Not everyone agrees. Eighteen-year-old Natick resident and Kennedy campaign volunteer Connor Flynn thinks Kennedy would be the better choice for anyone concerned with the environment. Between his broad appeal and calls to abolish the filibuster, Flynn argues that a Sen. Kennedy would be in a stronger position to help push legislation through Congress.
“I understand my friends who support Sen. Markey, but if on Sept. 1 we don’t choose Joe Kennedy, then we as a state have made a bad mistake in the sense that we have just sort of wasted away a full-on champion for our future,” he says.
With the pandemic limiting the candidates’ ability to campaign in person, they’re all over social media trying to sway voters.
From streaming campaign trail visits on Facebook, to TikTok videos and viral tweets, both the candidates and their competing supporters are generating a lot of content. What’s a little less clear is how far this effort is reaching.
“Twitter isn’t the Democratic base and young people on Twitter are not ‘young people’ broadly,” says Kristian Lundberg, a 25-year-old associate researcher at Circle, an applied research center at Tufts University.
“People often try to lump young people together in ways that just aren’t accurate and don’t speak to the diversity that young people have,” he says. “So for example, it is very true that young people care a lot about the environment, but there are many issues that are also important to young people, such as racism and police treatment of communities of color and immigration.”
Just because a lot of young people are making digital noise about Markey, doesn’t necessarily mean their candidate is the overwhelming choice of young people statewide, he says.
Overall, the candidates appear to be in a tight race. But a new WBUR poll (topline, crosstabs), conducted by the MassINC Polling Group, found that among 18-34 year olds, Markey’s favorability rating is twice that of Kennedy — 30% versus 15%. But Kennedy has more name recognition, which means a lot will hinge on turnout.
“If there are fewer voters in the primary, those voters are likely to be more engaged, activist types that seem to be embracing Markey,” says MassINC research director Richard Parr. “If there are more voters in the primary, a lot of them may come in not knowing Markey but at least knowing of Kennedy, and they may vote for the name they know over the one they don’t.”
In other words, a small youth turnout might favor Markey and a bigger youth turnout could tip the scales in Kennedy’s favor.
And between the growth of the Sunrise Movement and other youth activism groups, and the expected surge in mail-in voting, no one really knows how big the youth climate vote is, and whether it will make a difference.

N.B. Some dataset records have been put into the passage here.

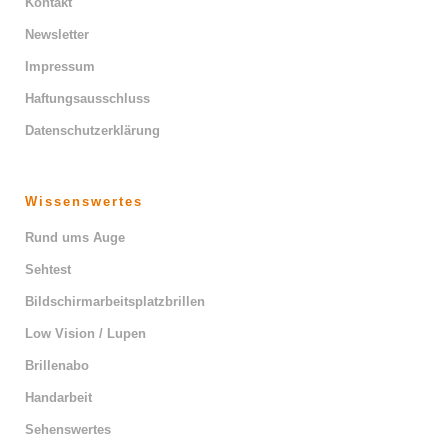
Kontakt
Newsletter
Impressum
Haftungsausschluss
Datenschutzerklärung
Wissenswertes
Rund ums Auge
Sehtest
Bildschirmarbeitsplatzbrillen
Low Vision / Lupen
Brillenabo
Handarbeit
Sehenswertes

“I feel like every single election, there are experts who say, ‘This time there’s going to be a tidal wave of youth turnout,’ and then they are far more often wrong than right,” says Nathaniel Stinnett, executive director of Environmental Voter Project, a non-partisan group that works to identify environmentalists and turn them into consistent voters.

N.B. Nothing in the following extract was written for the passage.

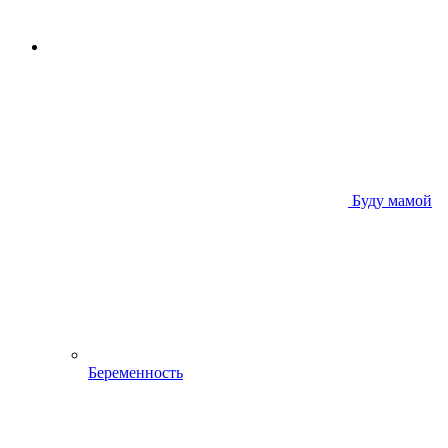
Буду мамой
Беременность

“The senate candidates are talking about climate change because politicians need to win elections. They measure what voters — not non-voters — voters care about, and then they use that information to try to win more votes,” he says. “So the very fact that Ed Markey and Joe Kennedy are talking about climate leads me to believe that they sure as heck think that a good number of young climate voters will be turning out to vote.”